• WHAT YOU SHOULD DO: The reply should contain every line of the data, repeated exactly, and no pictures.

Extracted page text data:
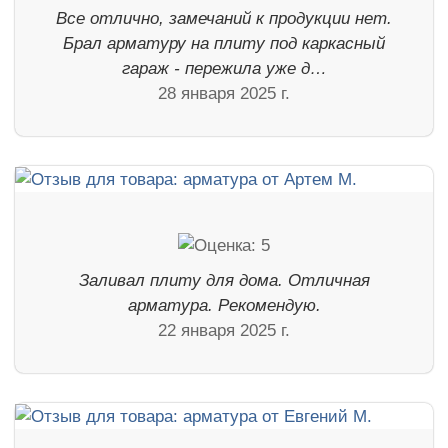
Все отлично, замечаний к продукции нет.
Брал арматуру на плиту под каркасный
гараж - пережила уже д…
28 января 2025 г.
Заливал плиту для дома. Отличная
арматура. Рекомендую.
22 января 2025 г.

• YOUR RESPONSE:
Все отлично, замечаний к продукции нет.
Брал арматуру на плиту под каркасный
гараж - пережила уже д…
28 января 2025 г.
Заливал плиту для дома. Отличная
арматура. Рекомендую.
22 января 2025 г.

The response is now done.